Reversal of Nonlocal Vortex Motion in the Regime of Strong Nonequilibrium
Florian Otto, Ante Bilusic, Dinko Babic, Denis Yu. Vodolazov,, Christoph Suergers, Christoph Strunk

TL;DR
This paper explores nonlocal vortex motion in a-NbGe nanostructures, revealing sign reversals of nonlocal voltage driven by high currents, explained by nonequilibrium magnetization and electron heating effects.
Contribution
It uncovers a novel reversal of nonlocal vortex motion driven by strong nonequilibrium effects in superconducting nanostructures.
Findings
Sign reversals of nonlocal voltage at high currents
Dependence of sign reversal on temperature and current polarity
Quantitative explanation via nonequilibrium magnetization and electron heating
Abstract
We investigate nonlocal vortex motion in weakly pinning a-NbGe nanostructures, which is driven by a transport current I and remotely detected as a nonlocal voltage Vnl.
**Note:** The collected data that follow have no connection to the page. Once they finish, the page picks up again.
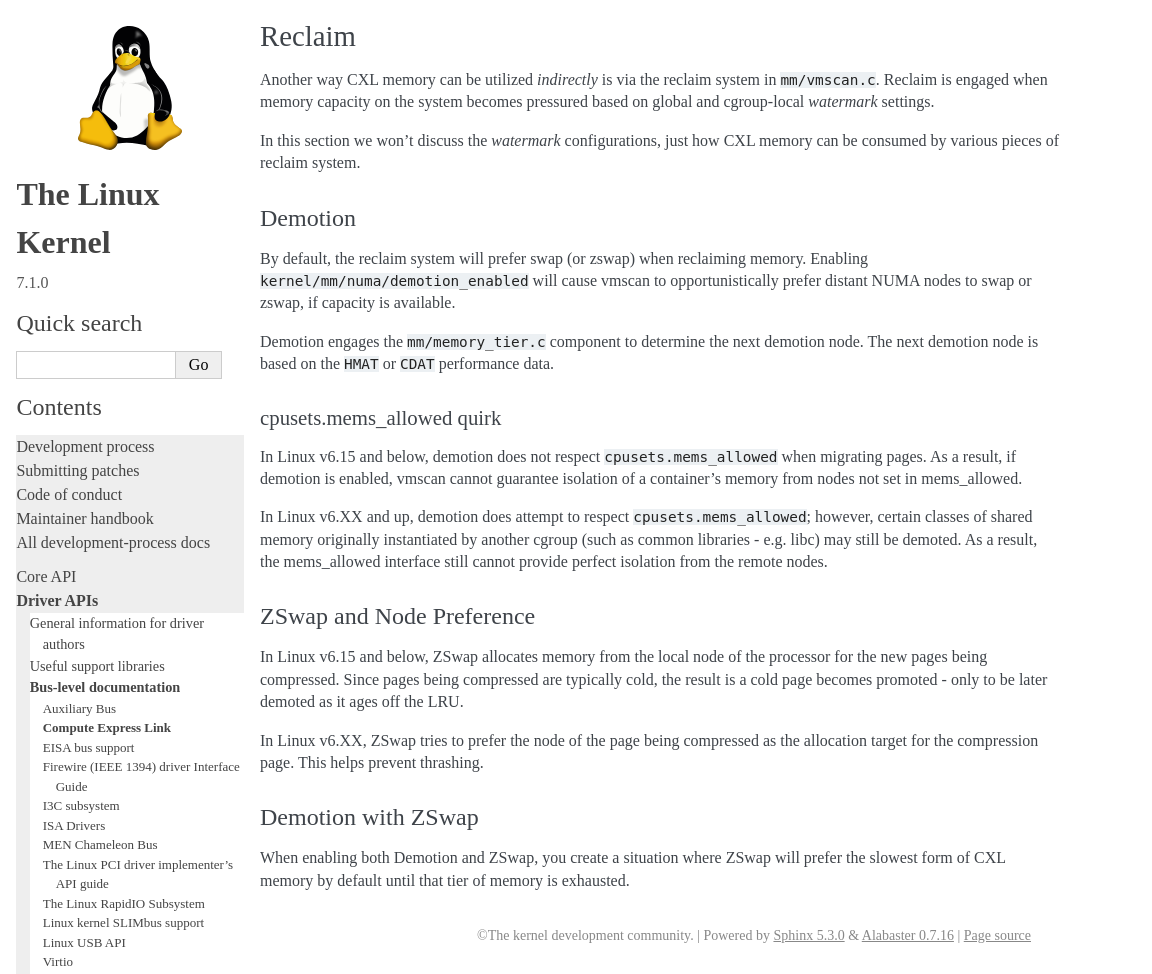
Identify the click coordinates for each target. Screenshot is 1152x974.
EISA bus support (89, 49)
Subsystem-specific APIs (101, 362)
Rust (30, 634)
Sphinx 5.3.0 (808, 935)
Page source (997, 935)
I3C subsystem (81, 107)
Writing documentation (90, 466)
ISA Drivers (74, 127)
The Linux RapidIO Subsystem (124, 205)
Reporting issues (69, 716)
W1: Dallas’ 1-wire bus (103, 302)
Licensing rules (65, 442)
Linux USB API (84, 244)
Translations (55, 924)
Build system (58, 692)
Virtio (58, 263)
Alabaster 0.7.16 (908, 935)
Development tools (76, 490)
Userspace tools (66, 740)
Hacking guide (63, 538)
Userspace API (63, 764)
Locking (42, 408)
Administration (64, 668)
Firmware (47, 798)
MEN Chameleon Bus (100, 146)
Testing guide (59, 514)
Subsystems (54, 384)
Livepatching (58, 610)
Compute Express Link (107, 29)
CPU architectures (74, 856)
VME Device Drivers (98, 283)
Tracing (40, 562)
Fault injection (62, 586)
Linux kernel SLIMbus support (123, 224)
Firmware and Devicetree (97, 822)
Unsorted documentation (95, 890)
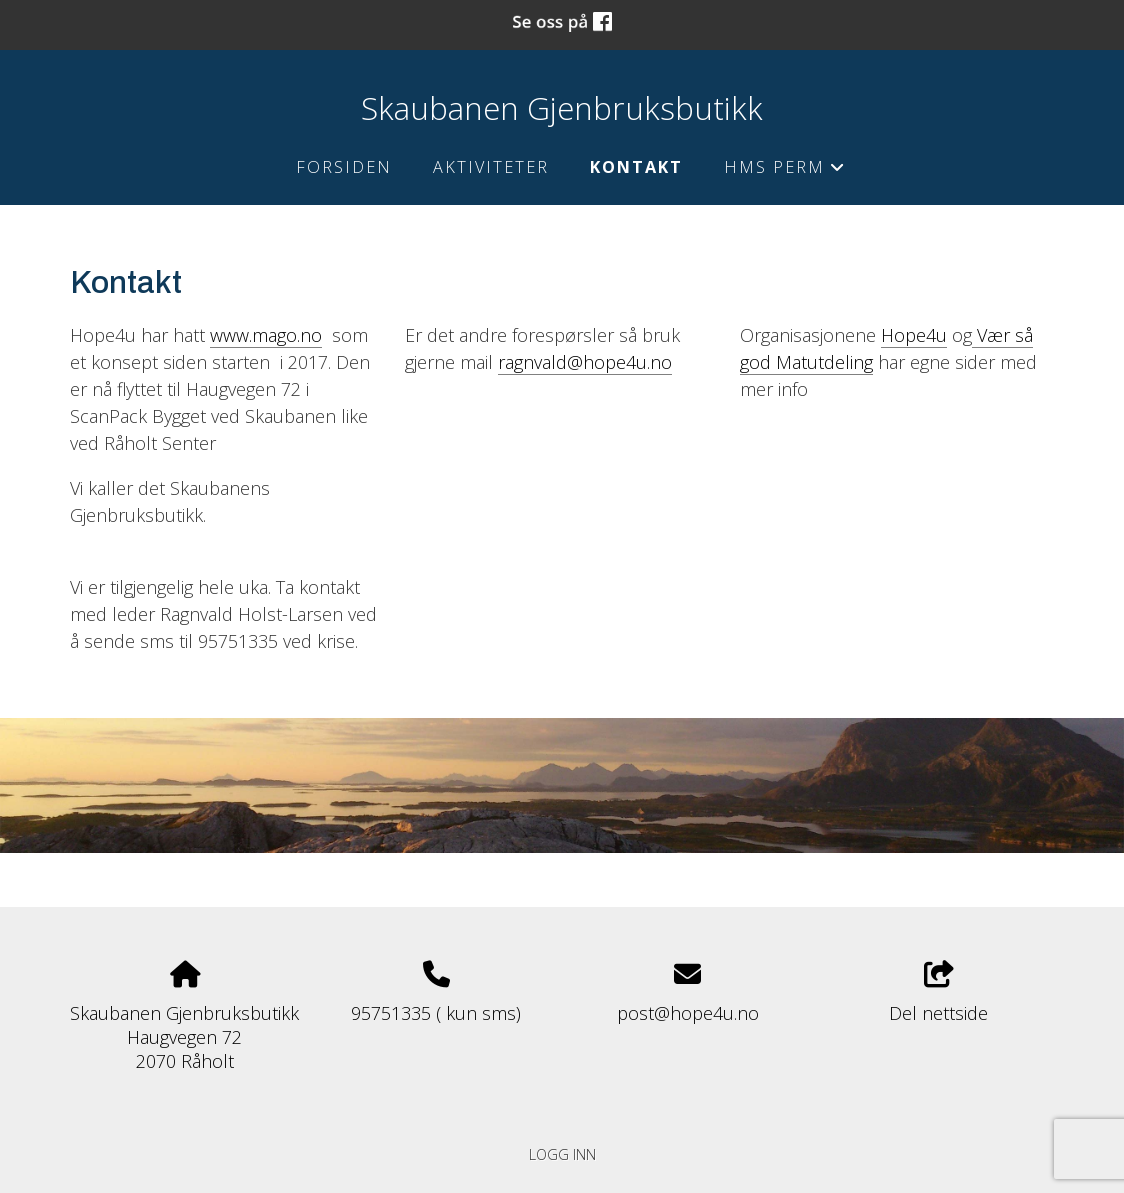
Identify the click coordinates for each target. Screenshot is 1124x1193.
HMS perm (784, 171)
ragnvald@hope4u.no (585, 362)
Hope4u (914, 335)
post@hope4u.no (688, 1013)
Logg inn (562, 1154)
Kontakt (636, 167)
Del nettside (938, 993)
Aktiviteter (491, 167)
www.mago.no (266, 335)
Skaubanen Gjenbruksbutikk (562, 107)
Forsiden (344, 167)
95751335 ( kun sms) (436, 1013)
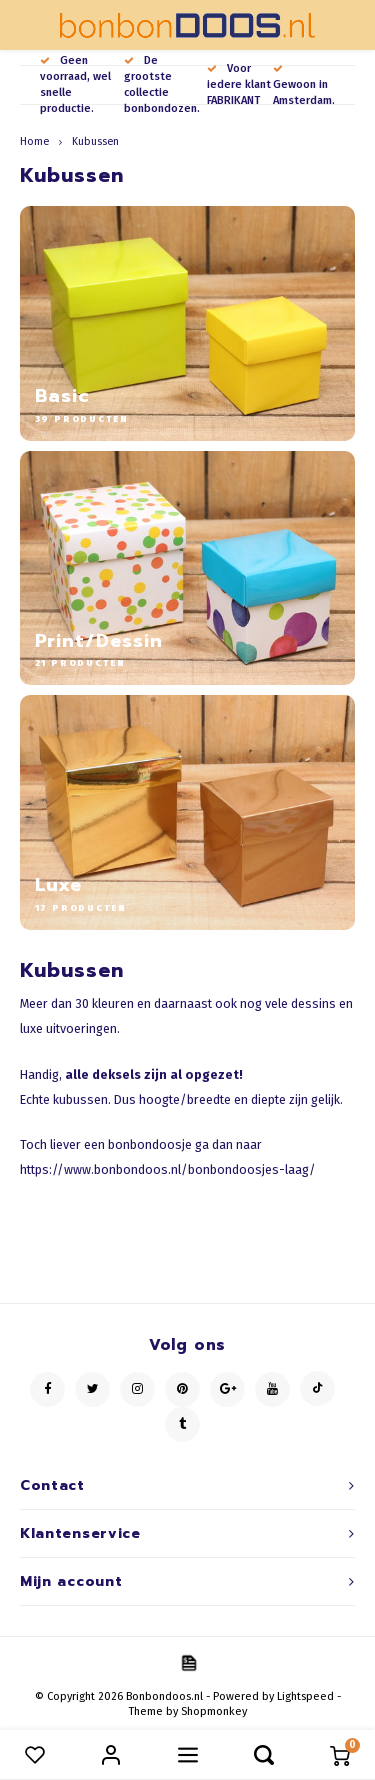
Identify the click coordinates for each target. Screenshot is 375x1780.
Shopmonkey (214, 1711)
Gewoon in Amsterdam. (304, 85)
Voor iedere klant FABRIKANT (239, 84)
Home (34, 141)
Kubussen (95, 141)
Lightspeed (305, 1696)
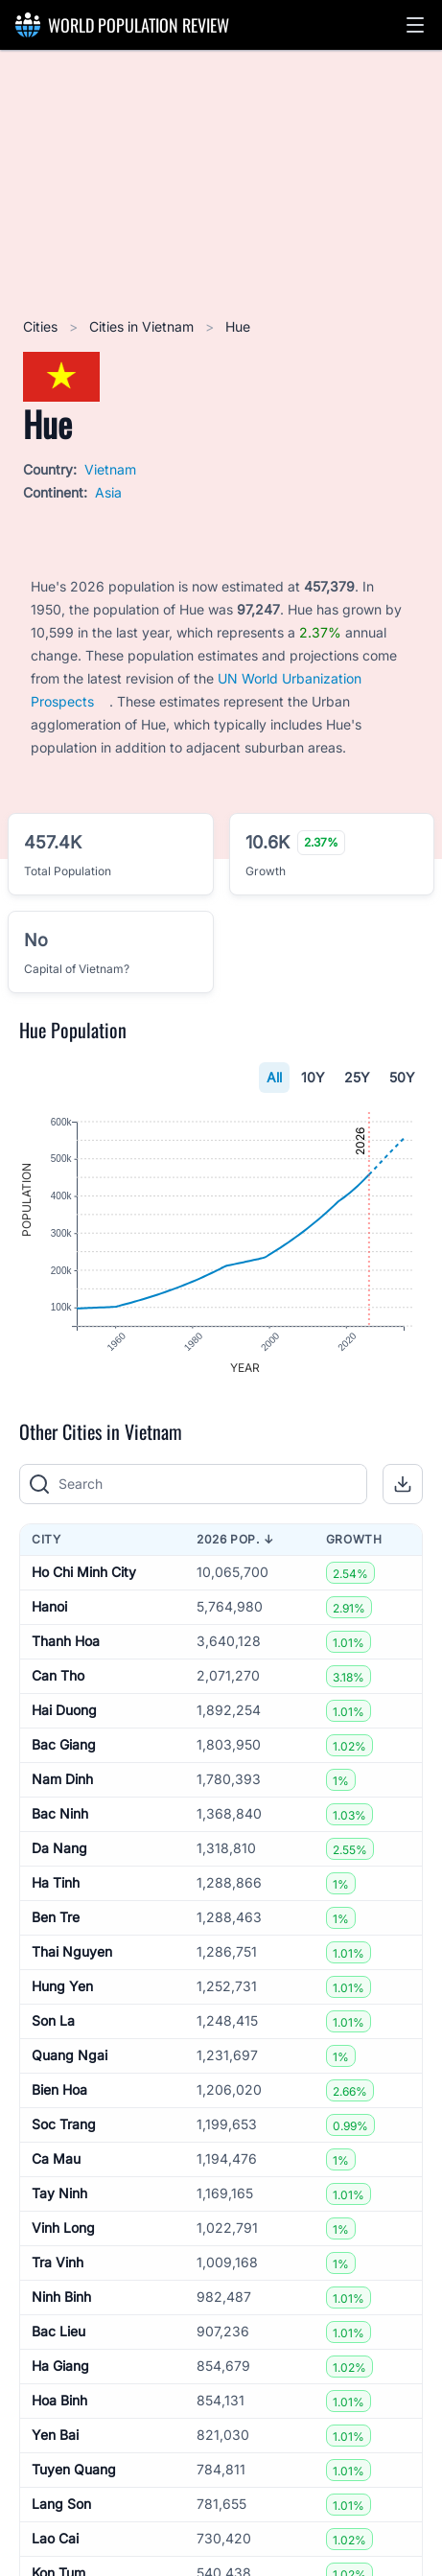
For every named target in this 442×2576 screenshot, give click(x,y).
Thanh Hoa (66, 1641)
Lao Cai (55, 2538)
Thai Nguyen (72, 1951)
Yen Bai (55, 2434)
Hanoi (49, 1606)
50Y (402, 1077)
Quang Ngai (69, 2055)
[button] (415, 24)
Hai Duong (64, 1710)
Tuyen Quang (74, 2469)
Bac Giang (64, 1744)
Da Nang (59, 1848)
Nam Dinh (62, 1779)
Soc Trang (64, 2124)
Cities (42, 326)
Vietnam (110, 469)
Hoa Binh (59, 2400)
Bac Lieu (58, 2331)
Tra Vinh (57, 2262)
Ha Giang (60, 2365)
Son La (53, 2020)
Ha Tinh (56, 1882)
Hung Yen (62, 1986)
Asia (108, 492)
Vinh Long (63, 2227)
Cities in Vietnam (143, 326)
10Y (313, 1077)
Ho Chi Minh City (84, 1572)
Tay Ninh (59, 2193)
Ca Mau (56, 2158)
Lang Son (61, 2503)
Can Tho (58, 1675)
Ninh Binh (61, 2296)
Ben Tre (56, 1917)
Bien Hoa (59, 2089)
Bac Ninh (60, 1813)
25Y (357, 1077)
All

At high I, the measured Vnl exhibits dramatic sign reversals that at low and high temperatures T occur for opposite polarities of I. The sign of Vnl becomes independent of that of the drive current at large abs(I). These unusual effects can be nearly quantitatively explained by a novel enhancement of magnetization, arising from a nonequilibrium distribution of quasiparticles at high T, and a Nernst-like effect resulting from local electron heating at low T.